• _Task objective_: Would you extract the whole listing below and retype it exactly?

• _Data for analysis_:
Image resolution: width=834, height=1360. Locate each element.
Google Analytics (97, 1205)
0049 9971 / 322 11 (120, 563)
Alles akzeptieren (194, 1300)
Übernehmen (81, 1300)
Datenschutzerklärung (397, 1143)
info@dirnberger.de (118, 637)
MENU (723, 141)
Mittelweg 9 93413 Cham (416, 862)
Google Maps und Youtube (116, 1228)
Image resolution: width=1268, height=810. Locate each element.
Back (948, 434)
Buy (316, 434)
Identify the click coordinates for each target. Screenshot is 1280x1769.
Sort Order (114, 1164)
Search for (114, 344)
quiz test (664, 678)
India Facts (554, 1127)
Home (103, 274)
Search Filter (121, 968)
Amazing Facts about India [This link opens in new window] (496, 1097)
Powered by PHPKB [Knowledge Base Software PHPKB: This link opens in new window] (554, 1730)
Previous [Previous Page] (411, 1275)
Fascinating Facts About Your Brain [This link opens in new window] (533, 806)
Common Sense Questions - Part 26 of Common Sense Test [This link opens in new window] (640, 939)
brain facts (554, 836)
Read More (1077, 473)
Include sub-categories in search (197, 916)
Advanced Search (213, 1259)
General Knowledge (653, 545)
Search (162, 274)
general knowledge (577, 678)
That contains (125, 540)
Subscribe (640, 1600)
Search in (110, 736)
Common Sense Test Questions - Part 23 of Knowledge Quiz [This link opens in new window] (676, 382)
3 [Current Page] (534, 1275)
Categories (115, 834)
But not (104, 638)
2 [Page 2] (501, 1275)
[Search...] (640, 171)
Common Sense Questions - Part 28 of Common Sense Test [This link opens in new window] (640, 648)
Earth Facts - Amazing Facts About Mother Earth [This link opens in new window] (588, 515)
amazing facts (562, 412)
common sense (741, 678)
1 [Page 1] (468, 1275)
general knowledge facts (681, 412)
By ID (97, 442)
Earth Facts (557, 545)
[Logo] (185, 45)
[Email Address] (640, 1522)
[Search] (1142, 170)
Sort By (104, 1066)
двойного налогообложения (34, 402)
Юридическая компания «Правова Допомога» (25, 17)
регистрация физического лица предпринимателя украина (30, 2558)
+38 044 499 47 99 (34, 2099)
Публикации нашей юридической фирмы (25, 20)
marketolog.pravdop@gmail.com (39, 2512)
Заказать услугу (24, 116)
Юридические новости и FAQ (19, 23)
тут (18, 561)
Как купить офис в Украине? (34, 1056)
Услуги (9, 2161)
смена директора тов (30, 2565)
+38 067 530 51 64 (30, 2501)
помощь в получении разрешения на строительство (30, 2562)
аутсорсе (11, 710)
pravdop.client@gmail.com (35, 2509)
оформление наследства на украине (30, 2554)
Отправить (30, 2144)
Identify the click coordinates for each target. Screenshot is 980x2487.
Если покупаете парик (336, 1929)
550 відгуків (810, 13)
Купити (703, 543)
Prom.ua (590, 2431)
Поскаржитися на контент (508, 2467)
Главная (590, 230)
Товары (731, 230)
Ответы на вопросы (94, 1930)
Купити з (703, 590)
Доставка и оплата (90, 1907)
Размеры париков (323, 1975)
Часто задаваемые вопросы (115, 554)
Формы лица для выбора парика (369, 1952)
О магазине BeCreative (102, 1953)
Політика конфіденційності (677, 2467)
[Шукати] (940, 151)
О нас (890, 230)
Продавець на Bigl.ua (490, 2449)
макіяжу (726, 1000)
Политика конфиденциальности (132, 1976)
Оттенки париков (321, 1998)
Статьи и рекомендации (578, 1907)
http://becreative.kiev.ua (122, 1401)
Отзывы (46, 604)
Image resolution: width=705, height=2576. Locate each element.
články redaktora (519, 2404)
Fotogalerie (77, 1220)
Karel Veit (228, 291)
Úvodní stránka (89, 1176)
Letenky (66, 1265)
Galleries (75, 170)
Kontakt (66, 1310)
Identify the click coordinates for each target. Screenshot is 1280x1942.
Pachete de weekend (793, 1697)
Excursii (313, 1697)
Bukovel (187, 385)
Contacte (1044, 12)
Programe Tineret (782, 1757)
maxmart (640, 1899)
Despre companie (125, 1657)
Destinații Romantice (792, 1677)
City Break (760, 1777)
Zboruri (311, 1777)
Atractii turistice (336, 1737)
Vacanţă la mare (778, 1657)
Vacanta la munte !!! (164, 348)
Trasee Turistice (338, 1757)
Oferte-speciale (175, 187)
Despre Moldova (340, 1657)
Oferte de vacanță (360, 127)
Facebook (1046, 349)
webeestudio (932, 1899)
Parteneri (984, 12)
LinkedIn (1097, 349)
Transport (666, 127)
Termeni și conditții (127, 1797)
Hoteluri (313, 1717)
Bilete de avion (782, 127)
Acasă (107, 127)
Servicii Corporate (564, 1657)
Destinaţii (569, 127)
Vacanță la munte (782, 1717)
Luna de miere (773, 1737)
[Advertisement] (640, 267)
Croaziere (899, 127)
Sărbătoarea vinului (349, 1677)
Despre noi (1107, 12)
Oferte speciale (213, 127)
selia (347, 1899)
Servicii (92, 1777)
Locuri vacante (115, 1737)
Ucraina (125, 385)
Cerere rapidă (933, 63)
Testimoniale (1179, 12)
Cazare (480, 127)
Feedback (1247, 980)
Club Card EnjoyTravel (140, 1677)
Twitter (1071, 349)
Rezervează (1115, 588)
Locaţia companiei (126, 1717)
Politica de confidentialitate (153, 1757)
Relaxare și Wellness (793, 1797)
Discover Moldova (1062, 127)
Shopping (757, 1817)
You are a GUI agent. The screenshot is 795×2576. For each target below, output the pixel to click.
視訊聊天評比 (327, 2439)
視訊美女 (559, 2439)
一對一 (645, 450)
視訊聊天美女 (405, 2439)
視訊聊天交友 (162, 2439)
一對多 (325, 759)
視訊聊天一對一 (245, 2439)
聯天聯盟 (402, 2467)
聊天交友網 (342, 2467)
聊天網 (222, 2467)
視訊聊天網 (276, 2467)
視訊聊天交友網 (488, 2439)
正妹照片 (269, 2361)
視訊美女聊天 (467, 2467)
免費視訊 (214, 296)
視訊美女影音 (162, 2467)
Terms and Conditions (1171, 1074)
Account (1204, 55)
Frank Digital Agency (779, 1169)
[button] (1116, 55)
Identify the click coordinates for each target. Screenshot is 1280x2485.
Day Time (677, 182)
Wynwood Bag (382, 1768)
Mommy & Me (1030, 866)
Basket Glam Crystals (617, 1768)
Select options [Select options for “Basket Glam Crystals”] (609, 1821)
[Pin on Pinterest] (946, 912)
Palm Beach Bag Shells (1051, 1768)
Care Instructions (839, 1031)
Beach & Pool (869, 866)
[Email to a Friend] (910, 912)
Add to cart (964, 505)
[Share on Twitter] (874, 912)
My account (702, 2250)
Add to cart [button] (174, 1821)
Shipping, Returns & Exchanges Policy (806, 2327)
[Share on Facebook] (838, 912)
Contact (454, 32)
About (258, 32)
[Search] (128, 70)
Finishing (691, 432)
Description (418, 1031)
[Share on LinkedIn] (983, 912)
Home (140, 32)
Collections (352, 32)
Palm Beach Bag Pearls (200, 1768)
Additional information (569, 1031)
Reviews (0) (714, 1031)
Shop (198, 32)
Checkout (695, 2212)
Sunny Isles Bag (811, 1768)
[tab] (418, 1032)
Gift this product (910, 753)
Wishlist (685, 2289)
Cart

• _Finished exercise_:
Image resolution: width=834, height=1360. Locate each element.
Google Analytics (97, 1205)
0049 9971 / 322 11 (120, 563)
Alles akzeptieren (194, 1300)
Übernehmen (81, 1300)
Datenschutzerklärung (397, 1143)
info@dirnberger.de (118, 637)
MENU (723, 141)
Mittelweg 9 93413 Cham (416, 862)
Google Maps und Youtube (116, 1228)
Image resolution: width=1268, height=810. Locate each element.
Back (948, 434)
Buy (316, 434)
Identify the click coordinates for each target. Screenshot is 1280x1769.
Sort Order (114, 1164)
Search for (114, 344)
quiz test (664, 678)
India Facts (554, 1127)
Home (103, 274)
Search Filter (121, 968)
Amazing Facts about India [This link opens in new window] (496, 1097)
Powered by PHPKB [Knowledge Base Software PHPKB: This link opens in new window] (554, 1730)
Previous [Previous Page] (411, 1275)
Fascinating Facts About Your Brain [This link opens in new window] (533, 806)
Common Sense Questions - Part 26 of Common Sense Test [This link opens in new window] (640, 939)
brain facts (554, 836)
Read More (1077, 473)
Include sub-categories in search (197, 916)
Advanced Search (213, 1259)
General Knowledge (653, 545)
Search (162, 274)
general knowledge (577, 678)
That contains (125, 540)
Subscribe (640, 1600)
Search in (110, 736)
Common Sense Test Questions - Part 23 of Knowledge Quiz [This link opens in new window] (676, 382)
3 [Current Page] (534, 1275)
Categories (115, 834)
But not (104, 638)
2 [Page 2] (501, 1275)
[Search...] (640, 171)
Common Sense Questions - Part 28 of Common Sense Test [This link opens in new window] (640, 648)
Earth Facts - Amazing Facts About Mother Earth [This link opens in new window] (588, 515)
amazing facts (562, 412)
common sense (741, 678)
1 [Page 1] (468, 1275)
general knowledge facts (681, 412)
By ID (97, 442)
Earth Facts (557, 545)
[Logo] (185, 45)
[Email Address] (640, 1522)
[Search] (1142, 170)
Sort By (104, 1066)
двойного налогообложения (34, 402)
Юридическая компания «Правова Допомога» (25, 17)
регистрация физического лица предпринимателя украина (30, 2558)
+38 044 499 47 99 (34, 2099)
Публикации нашей юридической фирмы (25, 20)
marketolog.pravdop@gmail.com (39, 2512)
Заказать услугу (24, 116)
Юридические новости и FAQ (19, 23)
тут (18, 561)
Как купить офис в Украине? (34, 1056)
Услуги (9, 2161)
смена директора тов (30, 2565)
+38 067 530 51 64 (30, 2501)
помощь в получении разрешения на строительство (30, 2562)
аутсорсе (11, 710)
pravdop.client@gmail.com (35, 2509)
оформление наследства на украине (30, 2554)
Отправить (30, 2144)
Identify the click coordinates for each target. Screenshot is 980x2487.
Если покупаете парик (336, 1929)
550 відгуків (810, 13)
Купити (703, 543)
Prom.ua (590, 2431)
Поскаржитися на контент (508, 2467)
Главная (590, 230)
Товары (731, 230)
Ответы на вопросы (94, 1930)
Купити з (703, 590)
Доставка и оплата (90, 1907)
Размеры париков (323, 1975)
Часто задаваемые вопросы (115, 554)
Формы лица для выбора парика (369, 1952)
О магазине BeCreative (102, 1953)
Політика конфіденційності (677, 2467)
[Шукати] (940, 151)
О нас (890, 230)
Продавець на Bigl.ua (490, 2449)
макіяжу (726, 1000)
Политика конфиденциальности (132, 1976)
Оттенки париков (321, 1998)
Статьи и рекомендации (578, 1907)
http://becreative.kiev.ua (122, 1401)
Отзывы (46, 604)
Image resolution: width=705, height=2576. Locate each element.
články redaktora (519, 2404)
Fotogalerie (77, 1220)
Karel Veit (228, 291)
Úvodní stránka (89, 1176)
Letenky (66, 1265)
Galleries (75, 170)
Kontakt (66, 1310)
Identify the click coordinates for each target. Screenshot is 1280x1942.
Pachete de weekend (793, 1697)
Excursii (313, 1697)
Bukovel (187, 385)
Contacte (1044, 12)
Programe Tineret (782, 1757)
maxmart (640, 1899)
Despre companie (125, 1657)
Destinații Romantice (792, 1677)
City Break (760, 1777)
Zboruri (311, 1777)
Atractii turistice (336, 1737)
Vacanţă la mare (778, 1657)
Vacanta la munte !!! (164, 348)
Trasee Turistice (338, 1757)
Oferte-speciale (175, 187)
Despre Moldova (340, 1657)
Oferte de vacanță (360, 127)
Facebook (1046, 349)
webeestudio (932, 1899)
Parteneri (984, 12)
LinkedIn (1097, 349)
Transport (666, 127)
Termeni și conditții (127, 1797)
Hoteluri (313, 1717)
Bilete de avion (782, 127)
Acasă (107, 127)
Servicii Corporate (564, 1657)
Destinaţii (569, 127)
Vacanță la munte (782, 1717)
Luna de miere (773, 1737)
[Advertisement] (640, 267)
Croaziere (899, 127)
Sărbătoarea vinului (349, 1677)
Despre noi (1107, 12)
Oferte speciale (213, 127)
selia (347, 1899)
Servicii (92, 1777)
Locuri vacante (115, 1737)
Ucraina (125, 385)
Cerere rapidă (933, 63)
Testimoniale (1179, 12)
Cazare (480, 127)
Feedback (1247, 980)
Club Card EnjoyTravel (140, 1677)
Twitter (1071, 349)
Rezervează (1115, 588)
Locaţia companiei (126, 1717)
Politica de confidentialitate (153, 1757)
Relaxare și Wellness (793, 1797)
Discover Moldova (1062, 127)
Shopping (757, 1817)
You are a GUI agent. The screenshot is 795×2576. For each target below, output the pixel to click.
視訊聊天評比 (327, 2439)
視訊美女 (559, 2439)
一對一 (645, 450)
視訊聊天美女 (405, 2439)
視訊聊天交友 (162, 2439)
一對多 (325, 759)
視訊聊天一對一 (245, 2439)
聯天聯盟 (402, 2467)
聊天交友網 (342, 2467)
聊天網 (222, 2467)
視訊聊天網 (276, 2467)
視訊聊天交友網 (488, 2439)
正妹照片 (269, 2361)
視訊美女聊天 (467, 2467)
免費視訊 (214, 296)
視訊美女影音 (162, 2467)
Terms and Conditions (1171, 1074)
Account (1204, 55)
Frank Digital Agency (779, 1169)
[button] (1116, 55)
Identify the click coordinates for each target. Screenshot is 1280x2485.
Day Time (677, 182)
Wynwood Bag (382, 1768)
Mommy & Me (1030, 866)
Basket Glam Crystals (617, 1768)
Select options [Select options for “Basket Glam Crystals”] (609, 1821)
[Pin on Pinterest] (946, 912)
Palm Beach Bag Shells (1051, 1768)
Care Instructions (839, 1031)
Beach & Pool (869, 866)
[Email to a Friend] (910, 912)
Add to cart (964, 505)
[Share on Twitter] (874, 912)
My account (702, 2250)
Add to cart [button] (174, 1821)
Shipping, Returns & Exchanges Policy (806, 2327)
[Share on Facebook] (838, 912)
Contact (454, 32)
About (258, 32)
[Search] (128, 70)
Finishing (691, 432)
Description (418, 1031)
[Share on LinkedIn] (983, 912)
Home (140, 32)
Collections (352, 32)
Palm Beach Bag Pearls (200, 1768)
Additional information (569, 1031)
Reviews (0) (714, 1031)
Shop (198, 32)
Checkout (695, 2212)
Sunny Isles Bag (811, 1768)
[tab] (418, 1032)
Gift this product (910, 753)
Wishlist (685, 2289)
Cart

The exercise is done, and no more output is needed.